Oklahoma clerk appeals on same-sex marriage
on Aug 6, 2014 at 2:53 pm
The nation’s longest-running federal court challenge to a state ban on same-sex marriage — now in its tenth year — reached the Supreme Court on Wednesday. A county clerk in Oklahoma filed a petition seeking to defend that state’s ban, one day after a similar appeal was filed by Utah officials. The Oklahoma case (Smith v. Bishop) has been docketed as 14-136. Other cases are due at the Court soon.
The Oklahoma case has been underway since November 2004, and finally was decided by the U.S. Court of Appeals for the Tenth Circuit last month, in a split decision nullifying a state constitutional amendment approved by Oklahoma voters in 2004. That same appeals court had issued the similar ruling that is being challenged in the Utah case.
Although the Oklahoma amendment both bars same-sex marriages and bars recognition of any such marriages performed in other states for Oklahoma couples, the Tenth Circuit ruling dealt only with the marriage ban. It found, for procedural reasons, that it could not rule on the recognition question. Both are at issue in the Utah case.

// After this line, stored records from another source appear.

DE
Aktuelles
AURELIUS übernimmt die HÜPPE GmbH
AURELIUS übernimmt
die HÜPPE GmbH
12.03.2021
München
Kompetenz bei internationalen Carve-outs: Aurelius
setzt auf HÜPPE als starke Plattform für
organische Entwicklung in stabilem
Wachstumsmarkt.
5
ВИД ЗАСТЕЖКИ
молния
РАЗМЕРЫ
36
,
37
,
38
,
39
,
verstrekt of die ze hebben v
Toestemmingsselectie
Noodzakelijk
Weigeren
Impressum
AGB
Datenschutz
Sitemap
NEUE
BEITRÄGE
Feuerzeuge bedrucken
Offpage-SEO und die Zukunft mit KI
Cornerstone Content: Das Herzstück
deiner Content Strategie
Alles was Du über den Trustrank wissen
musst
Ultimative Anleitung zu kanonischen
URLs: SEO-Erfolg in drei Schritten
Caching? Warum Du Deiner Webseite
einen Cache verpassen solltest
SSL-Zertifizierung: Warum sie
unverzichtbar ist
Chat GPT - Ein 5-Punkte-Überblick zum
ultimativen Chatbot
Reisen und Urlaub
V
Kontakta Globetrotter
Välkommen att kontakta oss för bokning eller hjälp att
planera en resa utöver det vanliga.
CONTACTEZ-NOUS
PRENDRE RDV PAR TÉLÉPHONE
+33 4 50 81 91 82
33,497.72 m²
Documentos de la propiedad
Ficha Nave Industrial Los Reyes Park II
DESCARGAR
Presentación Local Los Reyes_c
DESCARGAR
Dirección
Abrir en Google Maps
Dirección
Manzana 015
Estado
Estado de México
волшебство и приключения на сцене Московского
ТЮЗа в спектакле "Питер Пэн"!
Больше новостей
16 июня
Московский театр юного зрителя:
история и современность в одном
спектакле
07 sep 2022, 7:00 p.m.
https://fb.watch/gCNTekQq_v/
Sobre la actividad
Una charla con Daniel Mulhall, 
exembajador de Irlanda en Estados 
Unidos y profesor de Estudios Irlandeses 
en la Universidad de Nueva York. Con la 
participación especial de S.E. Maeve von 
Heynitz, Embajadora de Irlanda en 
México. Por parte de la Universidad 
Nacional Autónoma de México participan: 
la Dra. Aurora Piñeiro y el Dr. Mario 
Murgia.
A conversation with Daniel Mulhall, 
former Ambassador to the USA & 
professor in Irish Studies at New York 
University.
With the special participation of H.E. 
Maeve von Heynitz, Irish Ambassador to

The Oklahoma filing was by lawyers for Sally Howe Smith, who is a court clerk in Tulsa County. In lower courts, state officials supported Smith’s defense of the Oklahoma ban.
The petition argued that people across the nation are “engaged in an earnest public debate about the meaning, purpose, and future of marriage,” with varying results among the states.

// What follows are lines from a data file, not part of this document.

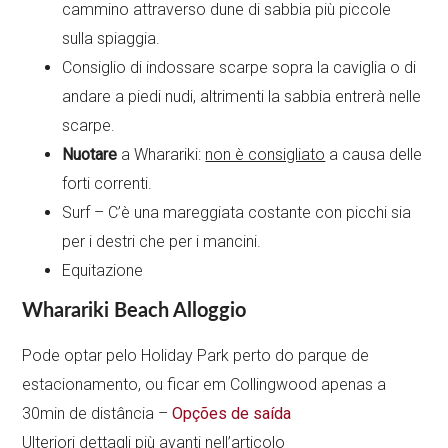
cammino attraverso dune di sabbia più piccole
sulla spiaggia.
Consiglio di indossare scarpe sopra la caviglia o di
andare a piedi nudi, altrimenti la sabbia entrerà nelle
scarpe.
Nuotare
a Wharariki:
non è consigliato
a causa delle
forti correnti.
Surf – C’è una mareggiata costante con picchi sia
per i destri che per i mancini.
Equitazione
Wharariki Beach Alloggio
Pode optar pelo Holiday Park perto do parque de
estacionamento, ou ficar em Collingwood apenas a
30min de distância –
Opções de saída
Ulteriori dettagli più avanti nell’articolo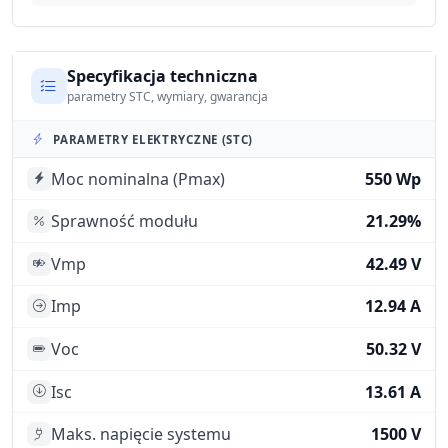
Specyfikacja techniczna
parametry STC, wymiary, gwarancja
PARAMETRY ELEKTRYCZNE (STC)
Moc nominalna (Pmax)
550 Wp
Sprawność modułu
21.29%
Vmp
42.49 V
Imp
12.94 A
Voc
50.32 V
Isc
13.61 A
Maks. napięcie systemu
1500 V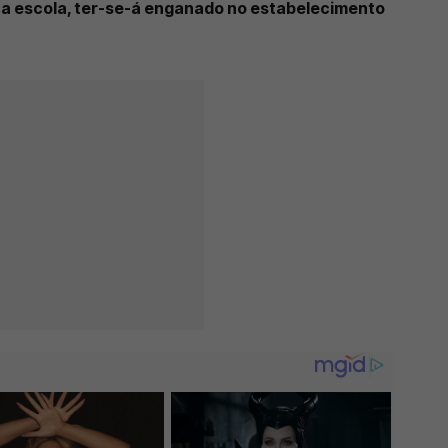
 a escola, ter-se-á enganado no estabelecimento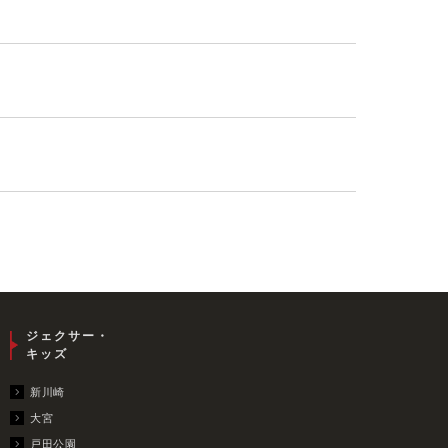
ジェクサー・
キッズ
新川崎
大宮
戸田公園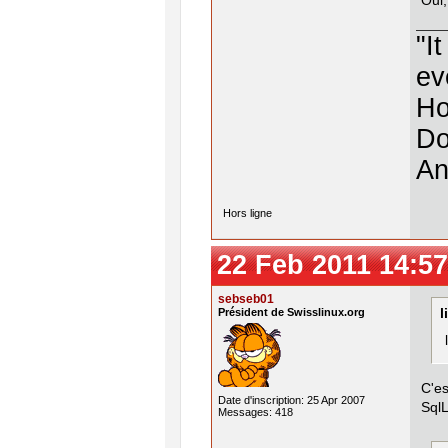
Oui,
"I
ev
Ho
Do
An
Hors ligne
22 Feb 2011 14:57
sebseb01
Président de Swisslinux.org
l
C'es
Date d'inscription: 25 Apr 2007
SqlL
Messages: 418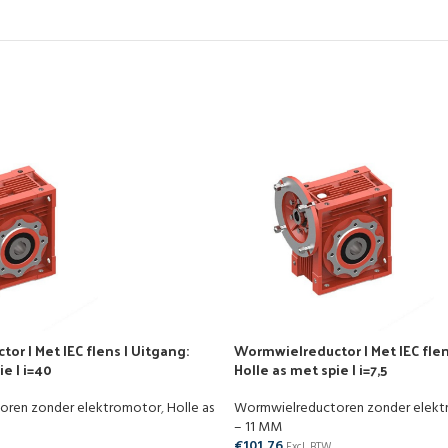
r | Met IEC flens | Uitgang:
Wormwielreductor | Met IEC flen
ie | i=40
Holle as met spie | i=7,5
oren zonder elektromotor
,
Holle as
Wormwielreductoren zonder elek
– 11 MM
€
101,76
Excl. BTW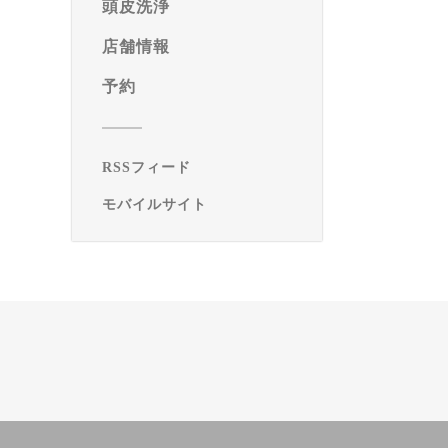
頭皮洗浄
店舗情報
予約
RSSフィード
モバイルサイト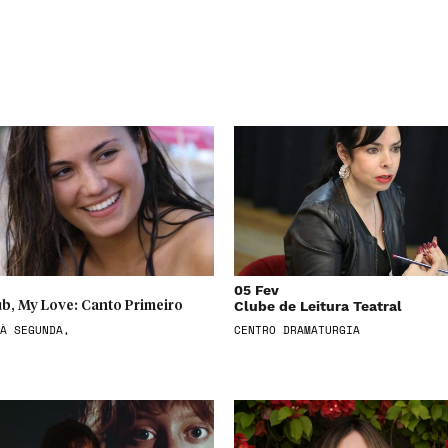
05 Fev
Clube de Leitura Teatral
b, My Love: Canto Primeiro
À SEGUNDA,
CENTRO DRAMATURGIA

But, it contended, the Tenth Circuit’s ruling nullifying the Oklahoma ban “would end this robust political debate. That court expanded the fundamental right to marry to include all relationships that provide ’emotional support’ and express ‘public commitment.'” (The quoted phrases were drawn from the opinion of the judge who dissented in the Tenth Circuit.)
The appeals court, the petition added, “broadly held that states may no longer define marriage as a man-woman union.” The Supreme Court, it said, “should grant review and return to the people this critical issue of marriage policy.”
Oklahoma voters moved to amend their state constitution to formalize a ban on same-sex marriages, not long after the Massachusetts Supreme Court Judicial Court, in 2003, had become the first court to nullify a state ban. Soon after the amendment passed, the Bishop lawsuit was filed.
The Tenth Circuit decision against the Oklahoma ban is on hold during the appeal to the Supreme Court.
Meanwhile, on Wednesday afternoon, the U.S. Court of Appeals for the Sixth Circuit held back-to-back hearings in Cincinnati on six same-sex marriage case taken to that court from each state in the circuit: Kentucky, Michigan, Ohio, and Tennessee. Two of the cases are from Ohio and two from Tennessee.
Among those six cases, both the marriage celebration and marriage recognition issues are at stake.